A audiência inicial marca o começo de um rito jurídico complexo, focado na leitura formal das acusações, verificação de identidades e definição das condições de custódia e defesa legal dos réus.

Custódia e gravidade das acusações federais

Desde que foram transferidos para solo norte-americano na noite de sábado, Maduro e Flores permanecem detidos no Centro de Detenção Metropolitano do Brooklyn, sob forte esquema de segurança. O governo dos EUA sustenta uma série de acusações graves contra o líder venezuelano, incluindo o comando do chamado Cartel dos Sóis, conspiração para narcoterrorismo e importação de cocaína. Além disso, pesam contra ele crimes de posse de armamento pesado e explosivos. As penas para esses delitos são severas, variando de 20 anos de reclusão à prisão perpétua.

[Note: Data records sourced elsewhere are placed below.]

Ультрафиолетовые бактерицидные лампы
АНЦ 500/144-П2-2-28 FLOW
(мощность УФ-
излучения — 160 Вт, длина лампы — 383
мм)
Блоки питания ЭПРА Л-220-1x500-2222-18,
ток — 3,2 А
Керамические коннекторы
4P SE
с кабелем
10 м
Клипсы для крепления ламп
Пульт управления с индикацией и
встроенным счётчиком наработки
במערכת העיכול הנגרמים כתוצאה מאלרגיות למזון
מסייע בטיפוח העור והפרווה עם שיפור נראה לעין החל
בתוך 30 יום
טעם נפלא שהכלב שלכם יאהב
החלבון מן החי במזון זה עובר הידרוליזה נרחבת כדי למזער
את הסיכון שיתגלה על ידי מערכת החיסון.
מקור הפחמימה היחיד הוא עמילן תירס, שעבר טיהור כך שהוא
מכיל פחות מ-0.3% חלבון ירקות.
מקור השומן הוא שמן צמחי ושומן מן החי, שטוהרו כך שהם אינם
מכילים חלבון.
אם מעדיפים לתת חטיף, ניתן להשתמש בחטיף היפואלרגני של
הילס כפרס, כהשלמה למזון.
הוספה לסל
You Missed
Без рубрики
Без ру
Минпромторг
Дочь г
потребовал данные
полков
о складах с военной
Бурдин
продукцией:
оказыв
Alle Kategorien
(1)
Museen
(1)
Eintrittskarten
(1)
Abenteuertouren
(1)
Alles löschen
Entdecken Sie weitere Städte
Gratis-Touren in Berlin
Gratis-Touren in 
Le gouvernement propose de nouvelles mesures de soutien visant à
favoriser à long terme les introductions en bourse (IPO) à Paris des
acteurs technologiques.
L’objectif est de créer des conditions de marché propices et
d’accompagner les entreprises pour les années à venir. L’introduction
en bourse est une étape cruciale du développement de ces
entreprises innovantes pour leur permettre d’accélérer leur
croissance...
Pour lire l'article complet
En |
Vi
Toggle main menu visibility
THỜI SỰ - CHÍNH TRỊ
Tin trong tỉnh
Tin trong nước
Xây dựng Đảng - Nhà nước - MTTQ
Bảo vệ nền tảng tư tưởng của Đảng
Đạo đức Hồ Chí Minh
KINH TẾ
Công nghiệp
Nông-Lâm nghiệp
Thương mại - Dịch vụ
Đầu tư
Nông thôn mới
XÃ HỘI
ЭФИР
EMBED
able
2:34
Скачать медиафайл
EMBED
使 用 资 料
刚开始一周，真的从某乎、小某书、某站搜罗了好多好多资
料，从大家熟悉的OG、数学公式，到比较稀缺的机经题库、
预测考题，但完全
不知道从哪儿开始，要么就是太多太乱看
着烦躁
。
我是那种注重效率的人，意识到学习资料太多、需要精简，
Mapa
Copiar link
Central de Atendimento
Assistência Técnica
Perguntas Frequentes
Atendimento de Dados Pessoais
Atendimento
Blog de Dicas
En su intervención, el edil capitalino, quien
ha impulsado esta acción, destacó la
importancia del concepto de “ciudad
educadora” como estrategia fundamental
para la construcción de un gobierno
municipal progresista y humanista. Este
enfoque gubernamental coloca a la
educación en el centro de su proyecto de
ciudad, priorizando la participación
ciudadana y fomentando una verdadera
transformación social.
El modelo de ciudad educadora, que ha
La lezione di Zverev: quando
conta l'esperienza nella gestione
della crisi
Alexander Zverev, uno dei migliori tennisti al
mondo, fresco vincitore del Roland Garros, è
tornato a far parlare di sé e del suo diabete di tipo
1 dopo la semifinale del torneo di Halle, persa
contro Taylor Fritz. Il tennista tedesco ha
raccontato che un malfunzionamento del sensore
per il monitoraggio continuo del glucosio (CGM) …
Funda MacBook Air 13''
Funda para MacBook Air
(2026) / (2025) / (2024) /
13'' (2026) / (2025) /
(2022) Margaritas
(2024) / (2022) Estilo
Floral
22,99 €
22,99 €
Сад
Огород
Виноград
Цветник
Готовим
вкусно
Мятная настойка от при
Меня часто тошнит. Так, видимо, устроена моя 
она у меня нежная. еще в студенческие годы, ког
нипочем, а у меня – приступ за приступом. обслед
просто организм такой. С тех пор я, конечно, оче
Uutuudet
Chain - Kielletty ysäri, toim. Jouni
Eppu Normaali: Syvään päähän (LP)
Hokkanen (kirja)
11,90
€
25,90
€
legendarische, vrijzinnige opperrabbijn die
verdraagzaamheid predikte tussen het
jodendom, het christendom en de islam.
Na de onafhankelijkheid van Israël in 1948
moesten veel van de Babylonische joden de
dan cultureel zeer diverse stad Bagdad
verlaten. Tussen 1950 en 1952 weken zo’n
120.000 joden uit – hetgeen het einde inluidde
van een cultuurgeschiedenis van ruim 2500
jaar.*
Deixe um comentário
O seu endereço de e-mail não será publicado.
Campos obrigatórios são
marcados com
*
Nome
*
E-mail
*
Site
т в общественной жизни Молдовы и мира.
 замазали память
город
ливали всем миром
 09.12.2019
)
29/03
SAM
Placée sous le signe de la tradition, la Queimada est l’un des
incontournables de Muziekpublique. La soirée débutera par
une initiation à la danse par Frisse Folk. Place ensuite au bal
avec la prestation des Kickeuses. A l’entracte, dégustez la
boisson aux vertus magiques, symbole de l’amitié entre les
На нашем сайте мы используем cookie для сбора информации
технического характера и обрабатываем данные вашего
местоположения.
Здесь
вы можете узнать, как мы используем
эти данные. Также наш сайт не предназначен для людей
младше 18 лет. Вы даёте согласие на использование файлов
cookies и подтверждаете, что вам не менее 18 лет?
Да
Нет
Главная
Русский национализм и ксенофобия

Vídeos publicados nas redes sociais documentam a prisão de Maduro, exibindo-o algemado e cercado por oficiais de elite durante sua entrada em um carro oficial. Em outro ângulo da operação, o presidente é flagrado sendo levado para um helicóptero que aguardava o comboio.
Supostas conexões terroristas e penas máximas

Para além das acusações de tráfico, a promotoria americana aponta a colaboração direta do presidente e da primeira-dama com organizações internacionais classificadas por Washington como terroristas, o que inclui alianças com cartéis mexicanos.

O indiciamento alega que o uso de metralhadoras e dispositivos explosivos servia como suporte logístico para atividades criminosas transnacionais. O desfecho do julgamento é aguardado com expectativa pela comunidade internacional, dado o peso das sentenças previstas na legislação federal dos Estados Unidos.

O contexto da incursão militar e a reação de Caracas

O processo judicial é o desdobramento de uma operação militar massiva lançada pelos Estados Unidos no último sábado, que atingiu Caracas e os estados de Miranda, Aragua e La Guaira.

O governo venezuelano reagiu duramente à ação, denunciando os bombardeios como uma agressão ilegal e uma violação flagrante da Carta das Nações Unidas. Para Caracas, a ofensiva feriu os princípios fundamentais de soberania e igualdade jurídica entre as nações, configurando um uso de força sem precedentes contra um Estado soberano.